Bu çalışmalarda yer verilen sayısal veriler meta-analiz yoluyla bütünleştirilip matematiğe ilişkin tutum ve matematik başarısı arasındaki ilişkinin korelasyon temelli yapısını daha kesin ve detaylı bir sonuç olarak ortaya koymak amacı ile araştırmada cevaplanmak üzere şu sorular belirlenmiştir:

1) Matematiğe ilişkin tutum ile matematik başarısı arasındaki ilişki nedir?

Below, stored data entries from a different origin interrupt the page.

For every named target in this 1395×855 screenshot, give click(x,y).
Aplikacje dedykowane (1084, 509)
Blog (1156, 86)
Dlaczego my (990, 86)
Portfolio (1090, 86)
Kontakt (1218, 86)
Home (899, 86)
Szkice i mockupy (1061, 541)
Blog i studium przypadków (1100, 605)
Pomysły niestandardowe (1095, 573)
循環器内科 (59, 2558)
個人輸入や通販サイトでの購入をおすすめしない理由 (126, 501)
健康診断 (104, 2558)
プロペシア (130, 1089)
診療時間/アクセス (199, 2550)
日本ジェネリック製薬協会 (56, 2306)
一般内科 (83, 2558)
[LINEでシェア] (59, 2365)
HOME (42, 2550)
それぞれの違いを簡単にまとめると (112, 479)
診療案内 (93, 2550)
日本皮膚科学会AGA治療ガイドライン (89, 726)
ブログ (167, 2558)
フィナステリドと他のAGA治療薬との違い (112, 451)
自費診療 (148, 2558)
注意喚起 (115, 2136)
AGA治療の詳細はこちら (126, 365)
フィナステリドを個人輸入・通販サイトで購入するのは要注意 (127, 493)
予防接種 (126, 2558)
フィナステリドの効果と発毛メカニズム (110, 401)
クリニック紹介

2) Matematiğe karşı tutum ile matematik başarısı arasındaki ilişki öğretim kademesine göre anlamlı bir farklılık göstermekte midir?

Yöntem

Bu bölüm; araştırma modeli, verilere ait toplanma süreci, dâhil edilme ölçütleri, kodlanma aşaması, analiz edilmesi ve yorumlanması gibi başlıkları içermektedir.

Araştırma modeli

Araştırma matematiğe ilişkin tutum ve matematik başarı arasındaki ilişkinin düzeyini belirlemek amacıyla meta-analiz yönteminin kullanıldığı alanyazın taraması modelinde bir çalışmadır. Glass (1976) tarafından birbirinden bağımsız ortaya konan araştırmaların bütünleştirilmesi ve yorumlanması amacıyla geliştirilmiş olan meta-analiz yöntemi, eğitim bilimleri, sosyal bilimler ve psikoloji gibi alanlarda yapılan araştırmalarda oldukça önemli bir yer tutmaktadır.

Meta-analiz herhangi bir başlık ile ilgili yapılmış ferdi çalışmalardan, belirli ölçütler kullanılarak seçilen örneklere ait nicel bulguların, istatistiksel yöntemlerle bütünleştirilerek etki büyüklükleri olarak adlandırılan ortak bir sayısal değere ulaşılmasını sağlayan bir yöntemdir.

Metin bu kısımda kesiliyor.